→ **TASK INSTRUCTIONS**
Look through the records below, count the lines with the word "divider", and reply with only the number.

→ **INFORMATION SUPPLIED**

::::::::

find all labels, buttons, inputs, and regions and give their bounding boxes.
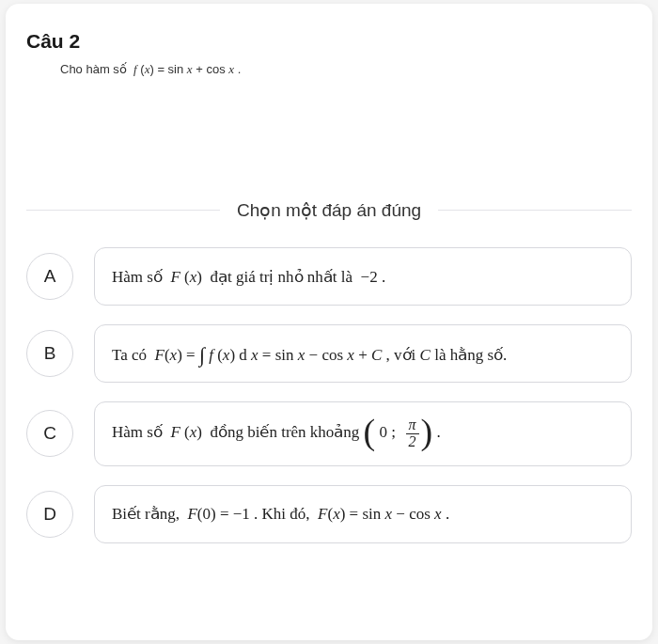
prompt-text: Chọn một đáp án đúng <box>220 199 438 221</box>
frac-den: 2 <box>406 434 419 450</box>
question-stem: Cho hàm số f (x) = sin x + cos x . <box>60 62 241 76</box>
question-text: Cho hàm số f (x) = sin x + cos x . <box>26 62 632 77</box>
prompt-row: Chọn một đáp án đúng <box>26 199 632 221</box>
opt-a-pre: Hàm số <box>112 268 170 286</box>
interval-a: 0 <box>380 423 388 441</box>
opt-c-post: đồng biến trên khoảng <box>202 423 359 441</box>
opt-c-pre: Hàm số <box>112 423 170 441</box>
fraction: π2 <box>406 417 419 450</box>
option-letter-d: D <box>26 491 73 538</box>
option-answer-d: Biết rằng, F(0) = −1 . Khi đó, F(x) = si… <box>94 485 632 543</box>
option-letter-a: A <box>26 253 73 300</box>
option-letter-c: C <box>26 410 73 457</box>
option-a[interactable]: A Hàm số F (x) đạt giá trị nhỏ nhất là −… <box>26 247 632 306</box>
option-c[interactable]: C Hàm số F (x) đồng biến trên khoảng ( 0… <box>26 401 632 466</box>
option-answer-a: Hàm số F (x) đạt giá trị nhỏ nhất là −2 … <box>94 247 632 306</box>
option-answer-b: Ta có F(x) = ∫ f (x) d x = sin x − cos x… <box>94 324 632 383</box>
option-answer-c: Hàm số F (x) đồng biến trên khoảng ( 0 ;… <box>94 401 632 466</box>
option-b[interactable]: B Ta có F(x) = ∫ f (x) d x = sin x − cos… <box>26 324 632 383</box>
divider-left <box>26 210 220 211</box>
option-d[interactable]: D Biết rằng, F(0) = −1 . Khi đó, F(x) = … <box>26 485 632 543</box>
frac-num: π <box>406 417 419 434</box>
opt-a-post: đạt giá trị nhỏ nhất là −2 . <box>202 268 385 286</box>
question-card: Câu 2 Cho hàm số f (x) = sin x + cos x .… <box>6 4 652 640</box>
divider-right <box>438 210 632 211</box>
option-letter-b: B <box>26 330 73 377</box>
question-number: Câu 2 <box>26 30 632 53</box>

::::::::

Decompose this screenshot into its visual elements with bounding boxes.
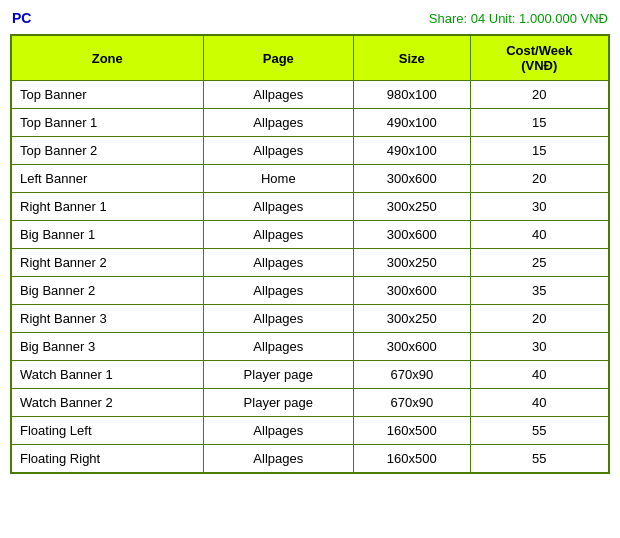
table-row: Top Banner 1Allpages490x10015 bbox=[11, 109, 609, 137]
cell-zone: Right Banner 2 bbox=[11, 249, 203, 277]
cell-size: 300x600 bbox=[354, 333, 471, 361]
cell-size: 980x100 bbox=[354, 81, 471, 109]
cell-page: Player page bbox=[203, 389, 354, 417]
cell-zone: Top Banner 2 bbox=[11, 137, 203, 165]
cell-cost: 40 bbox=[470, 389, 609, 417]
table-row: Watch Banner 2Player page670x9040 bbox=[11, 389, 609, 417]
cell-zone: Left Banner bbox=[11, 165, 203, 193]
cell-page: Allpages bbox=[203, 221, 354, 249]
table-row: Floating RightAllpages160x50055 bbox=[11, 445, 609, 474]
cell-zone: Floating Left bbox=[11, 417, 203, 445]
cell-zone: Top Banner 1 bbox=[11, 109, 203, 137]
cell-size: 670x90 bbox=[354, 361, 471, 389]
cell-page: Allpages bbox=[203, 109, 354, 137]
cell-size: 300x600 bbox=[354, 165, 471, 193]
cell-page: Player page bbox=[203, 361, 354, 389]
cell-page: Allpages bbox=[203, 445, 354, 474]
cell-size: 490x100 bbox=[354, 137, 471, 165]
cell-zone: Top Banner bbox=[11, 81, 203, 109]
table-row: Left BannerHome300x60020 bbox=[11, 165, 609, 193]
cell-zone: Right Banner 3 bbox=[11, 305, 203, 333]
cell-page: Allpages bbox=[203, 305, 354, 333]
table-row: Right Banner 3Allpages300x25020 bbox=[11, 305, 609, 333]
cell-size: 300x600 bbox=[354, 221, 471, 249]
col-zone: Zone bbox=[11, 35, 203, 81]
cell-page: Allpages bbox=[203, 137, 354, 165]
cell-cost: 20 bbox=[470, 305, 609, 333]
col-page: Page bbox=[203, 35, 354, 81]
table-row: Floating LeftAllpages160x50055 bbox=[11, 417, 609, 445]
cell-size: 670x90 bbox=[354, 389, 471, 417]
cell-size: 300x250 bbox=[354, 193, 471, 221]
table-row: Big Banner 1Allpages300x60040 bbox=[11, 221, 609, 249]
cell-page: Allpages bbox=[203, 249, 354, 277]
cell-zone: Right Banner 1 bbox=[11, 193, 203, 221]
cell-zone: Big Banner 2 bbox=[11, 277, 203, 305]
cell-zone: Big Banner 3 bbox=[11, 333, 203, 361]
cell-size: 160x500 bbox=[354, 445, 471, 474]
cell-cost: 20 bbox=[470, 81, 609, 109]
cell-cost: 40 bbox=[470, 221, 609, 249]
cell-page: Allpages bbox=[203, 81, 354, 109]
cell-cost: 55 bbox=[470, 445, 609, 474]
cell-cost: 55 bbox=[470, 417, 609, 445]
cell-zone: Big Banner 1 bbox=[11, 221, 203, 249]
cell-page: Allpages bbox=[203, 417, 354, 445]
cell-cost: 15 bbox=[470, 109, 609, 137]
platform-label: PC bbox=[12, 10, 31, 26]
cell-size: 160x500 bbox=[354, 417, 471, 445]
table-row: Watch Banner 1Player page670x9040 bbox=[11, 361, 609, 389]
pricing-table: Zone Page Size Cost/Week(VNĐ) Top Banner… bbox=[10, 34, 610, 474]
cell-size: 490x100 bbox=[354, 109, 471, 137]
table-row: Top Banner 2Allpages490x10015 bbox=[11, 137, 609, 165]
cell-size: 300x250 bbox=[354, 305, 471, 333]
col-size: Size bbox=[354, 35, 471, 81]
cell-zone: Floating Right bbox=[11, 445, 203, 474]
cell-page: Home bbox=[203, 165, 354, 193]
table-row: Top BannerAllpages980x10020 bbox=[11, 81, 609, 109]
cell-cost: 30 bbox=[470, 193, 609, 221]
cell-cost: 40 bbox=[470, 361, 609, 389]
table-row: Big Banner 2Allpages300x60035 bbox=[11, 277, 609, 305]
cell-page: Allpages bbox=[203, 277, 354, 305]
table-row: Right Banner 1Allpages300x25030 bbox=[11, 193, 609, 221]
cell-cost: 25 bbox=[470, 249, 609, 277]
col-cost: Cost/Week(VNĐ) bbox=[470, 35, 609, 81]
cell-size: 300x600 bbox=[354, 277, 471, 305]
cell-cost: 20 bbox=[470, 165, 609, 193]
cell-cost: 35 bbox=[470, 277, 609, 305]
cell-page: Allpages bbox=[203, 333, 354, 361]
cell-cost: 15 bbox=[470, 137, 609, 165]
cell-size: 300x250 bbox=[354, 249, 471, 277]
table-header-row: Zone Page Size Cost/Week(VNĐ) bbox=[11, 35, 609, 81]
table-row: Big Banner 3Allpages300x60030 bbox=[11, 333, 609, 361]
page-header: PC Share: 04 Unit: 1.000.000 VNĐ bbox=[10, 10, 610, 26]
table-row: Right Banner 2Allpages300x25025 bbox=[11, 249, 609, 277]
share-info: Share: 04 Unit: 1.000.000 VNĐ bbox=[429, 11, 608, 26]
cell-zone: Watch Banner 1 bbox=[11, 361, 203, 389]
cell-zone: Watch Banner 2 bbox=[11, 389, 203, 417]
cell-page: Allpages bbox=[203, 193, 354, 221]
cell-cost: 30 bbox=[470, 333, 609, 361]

::::::::

→ **WRITTEN RESPONSE**
2